The two US private-sector securities dealers are to merge, bringing the entire securities industry under the oversight of one body.
The new regulator, which will begin operations in the second quarter of 2007, will streamline broker and dealer regulation and reduce industry compliance costs by millions of dollars a year, according to the NASD and NYSE.
An NYSE spokesman said the new SRO will have the power to levy multi-million dollar fines, prohibit individuals or firms from trading and refer cases for criminal prosecution with the US’s federal government authorities.
The new SRO, which will have operations in New York and Washington, will consist of 2,400-person NASD organisations and about 470 of NYSE Regulation's member regulation, arbitration and enforcement team.
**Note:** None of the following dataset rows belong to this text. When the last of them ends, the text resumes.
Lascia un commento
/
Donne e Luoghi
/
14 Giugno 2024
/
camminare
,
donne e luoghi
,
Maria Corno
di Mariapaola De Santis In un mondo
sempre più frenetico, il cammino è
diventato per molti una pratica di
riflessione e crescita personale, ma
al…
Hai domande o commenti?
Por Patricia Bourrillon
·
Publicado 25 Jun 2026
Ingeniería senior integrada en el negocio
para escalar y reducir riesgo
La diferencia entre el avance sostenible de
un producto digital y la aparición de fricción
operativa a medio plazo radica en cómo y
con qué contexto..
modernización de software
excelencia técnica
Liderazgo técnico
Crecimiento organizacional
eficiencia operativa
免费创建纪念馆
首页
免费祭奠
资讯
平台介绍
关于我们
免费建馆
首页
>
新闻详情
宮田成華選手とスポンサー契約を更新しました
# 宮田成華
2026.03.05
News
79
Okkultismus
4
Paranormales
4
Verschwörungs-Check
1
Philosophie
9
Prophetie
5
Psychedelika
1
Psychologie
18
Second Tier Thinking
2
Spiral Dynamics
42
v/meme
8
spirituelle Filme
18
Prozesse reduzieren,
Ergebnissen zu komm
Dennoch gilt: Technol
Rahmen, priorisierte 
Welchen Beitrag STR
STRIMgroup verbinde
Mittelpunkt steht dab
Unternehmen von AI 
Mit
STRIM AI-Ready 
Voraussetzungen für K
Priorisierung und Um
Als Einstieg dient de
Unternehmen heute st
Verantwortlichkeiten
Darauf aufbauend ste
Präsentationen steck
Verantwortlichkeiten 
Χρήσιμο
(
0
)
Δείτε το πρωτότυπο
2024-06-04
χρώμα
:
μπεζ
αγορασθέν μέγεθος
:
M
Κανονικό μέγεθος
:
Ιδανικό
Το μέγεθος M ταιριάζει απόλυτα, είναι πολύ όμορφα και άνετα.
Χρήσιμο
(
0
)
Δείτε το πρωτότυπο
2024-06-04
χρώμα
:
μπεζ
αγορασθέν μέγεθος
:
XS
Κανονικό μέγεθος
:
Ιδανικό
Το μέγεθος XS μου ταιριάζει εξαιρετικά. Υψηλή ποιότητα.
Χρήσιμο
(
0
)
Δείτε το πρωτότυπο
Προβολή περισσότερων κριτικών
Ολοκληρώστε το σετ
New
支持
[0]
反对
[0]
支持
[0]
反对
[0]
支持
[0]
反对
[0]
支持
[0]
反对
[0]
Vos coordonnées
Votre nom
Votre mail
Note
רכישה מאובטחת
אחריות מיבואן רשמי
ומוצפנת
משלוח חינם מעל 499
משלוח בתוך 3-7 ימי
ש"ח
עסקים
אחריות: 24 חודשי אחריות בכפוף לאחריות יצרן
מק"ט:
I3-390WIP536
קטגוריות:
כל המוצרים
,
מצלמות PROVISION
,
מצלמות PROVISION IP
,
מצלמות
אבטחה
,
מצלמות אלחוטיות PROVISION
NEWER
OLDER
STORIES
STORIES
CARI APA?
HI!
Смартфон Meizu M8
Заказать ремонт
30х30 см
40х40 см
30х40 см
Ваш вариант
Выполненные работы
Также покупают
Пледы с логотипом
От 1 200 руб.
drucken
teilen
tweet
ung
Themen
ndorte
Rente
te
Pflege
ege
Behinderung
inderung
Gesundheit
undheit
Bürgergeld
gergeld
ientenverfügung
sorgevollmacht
NYSE Regulation’s chief executive Richard Ketchum will serve as the non-executive chairman of the organisation’s board of governors during a three-year transition period, and remain head of NYSE Regulation. NYSE Regulation will continue to oversee market surveillance and listed company compliance at the New York Stock Exchange and NYSE Arca.
NASD chairman and chief executive Mary Schapiro will serve as chief executive of the combined organisation. Her responsibilities will include overseeing NASD's Alternative Display Facility, OTC Bulletin Board and Trade Reporting Facility.The NASD pointed out that, of the 5,100 firms it regulates, 200 are NYSE members and thus overseen by both organisations; the merger would save them millions a year once it is completed.
The NASD has promised its members a one-off $35,000 payment when the merger is complete, "in recognition of anticipated cost savings", as well as lower member fees for the subsequent five years. NYSE shareholders will find the deal "financially neutral", the NASD says.